NFL teams do not subject their quarterbacks to much contact during the offseason process, or even during in-season practices, and for good reason. Having your franchise quarterback go down for the season because your third-string outside linebacker tackled him awkwardly trying to catch coaches’ eyes would not go over well.
As a consequence, though, playing in the regular season for the first time can be a shock to the system in terms of physicality. Pittsburgh Steelers quarterback Ben Roethlisberger admitted he’s feeling those hits from the first game today, though no more than expected.
“Sore. Like I anticipated”, he responded earlier today when asked how he was feeling physically after his first full game since January. He played only three drives in the preseason. “If you don’t get hit for a while, you’ll have a lot more bumps and bruises than usual”.
The real question, of course, is not how his body generally is feeling, but rather specifically the elbow on his throwing arm he had surgically repaired two years ago. “Yeah, it feels great”, he said. “It’s probably the only part of my body that felt good when I came out of the game so that’s encouraging and positive”.

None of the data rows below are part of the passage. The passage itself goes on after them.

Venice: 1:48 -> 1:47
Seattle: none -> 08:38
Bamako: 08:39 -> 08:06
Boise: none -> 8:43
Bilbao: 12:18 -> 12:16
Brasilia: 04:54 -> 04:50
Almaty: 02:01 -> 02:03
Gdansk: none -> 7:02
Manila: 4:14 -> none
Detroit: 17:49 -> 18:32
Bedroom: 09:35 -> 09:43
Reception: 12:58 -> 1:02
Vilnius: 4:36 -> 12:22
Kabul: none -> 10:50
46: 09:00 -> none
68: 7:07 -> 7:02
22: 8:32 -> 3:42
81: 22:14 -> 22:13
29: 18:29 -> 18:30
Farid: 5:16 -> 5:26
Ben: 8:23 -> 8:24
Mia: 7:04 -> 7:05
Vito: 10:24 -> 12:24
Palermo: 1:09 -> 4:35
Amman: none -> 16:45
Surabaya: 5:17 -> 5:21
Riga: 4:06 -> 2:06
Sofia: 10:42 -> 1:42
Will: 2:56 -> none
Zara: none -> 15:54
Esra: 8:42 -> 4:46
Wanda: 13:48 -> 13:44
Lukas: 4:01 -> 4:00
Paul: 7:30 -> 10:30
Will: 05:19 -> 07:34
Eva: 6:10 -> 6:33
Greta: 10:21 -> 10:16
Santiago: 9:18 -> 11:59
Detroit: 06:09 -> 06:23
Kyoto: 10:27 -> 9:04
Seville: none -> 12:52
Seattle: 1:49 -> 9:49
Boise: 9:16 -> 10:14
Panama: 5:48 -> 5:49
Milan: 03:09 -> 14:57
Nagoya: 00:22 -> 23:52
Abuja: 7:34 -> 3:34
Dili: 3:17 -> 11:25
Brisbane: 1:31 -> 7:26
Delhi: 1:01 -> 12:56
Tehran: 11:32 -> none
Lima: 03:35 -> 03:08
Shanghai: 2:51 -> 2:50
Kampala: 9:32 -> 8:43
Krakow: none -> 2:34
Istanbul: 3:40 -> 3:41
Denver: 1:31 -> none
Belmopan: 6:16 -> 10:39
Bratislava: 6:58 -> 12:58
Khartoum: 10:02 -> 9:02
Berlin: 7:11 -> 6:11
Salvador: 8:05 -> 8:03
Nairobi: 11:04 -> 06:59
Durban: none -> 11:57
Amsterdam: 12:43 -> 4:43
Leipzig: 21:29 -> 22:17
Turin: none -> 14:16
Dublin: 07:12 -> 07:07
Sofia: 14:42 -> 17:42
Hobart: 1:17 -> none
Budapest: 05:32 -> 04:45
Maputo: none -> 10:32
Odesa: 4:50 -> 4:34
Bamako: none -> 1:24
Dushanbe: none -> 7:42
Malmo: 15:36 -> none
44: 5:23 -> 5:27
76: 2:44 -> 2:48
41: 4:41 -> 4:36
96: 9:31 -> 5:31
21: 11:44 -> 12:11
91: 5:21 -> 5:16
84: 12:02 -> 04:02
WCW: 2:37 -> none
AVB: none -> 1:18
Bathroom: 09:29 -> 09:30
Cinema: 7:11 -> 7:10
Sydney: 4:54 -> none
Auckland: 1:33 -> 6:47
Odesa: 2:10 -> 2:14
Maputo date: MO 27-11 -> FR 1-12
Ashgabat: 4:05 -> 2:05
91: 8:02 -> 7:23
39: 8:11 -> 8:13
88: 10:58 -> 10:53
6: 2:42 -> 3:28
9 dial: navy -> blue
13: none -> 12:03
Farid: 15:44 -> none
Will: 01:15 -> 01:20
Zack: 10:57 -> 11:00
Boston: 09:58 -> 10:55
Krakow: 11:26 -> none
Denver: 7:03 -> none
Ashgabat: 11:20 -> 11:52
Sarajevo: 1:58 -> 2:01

Roethlisberger missed the vast majority of the 2019 season after he suffered three ruptured tendons in his right elbow, the culmination of a cumulative wear and tear that led to him having extremely rare surgery for a quarterback.
While he felt good last season, he has spoken earlier this year about how the elbow feels even better this year, and how, in comparison, he now realizes that he may not have been as far along, so to speak, during the 2020 season as he thought he was.
Of course, your elbow feeling better doesn’t necessarily mean that you’re playing better, and I don’t think we can say based off of the season opener that Roethlisberger is playing on another level this year that he didn’t have in 2020.
It’s still very early in the season, and hopefully that will change as the year progresses, but his accuracy was certainly off for much of the game, even if it improved as the clock wound down. According to Pro Football Reference, he had the highest ratio of bad throws of all starting quarterbacks in Week 1.
But the first step to playing well is feeling well, and aside from bumps and bruises, it sounds like Roethlisberger’s throwing arm is in good shape. Not that we expected anything different, necessarily, after he played through the entirety of last season without major incident relating to his elbow.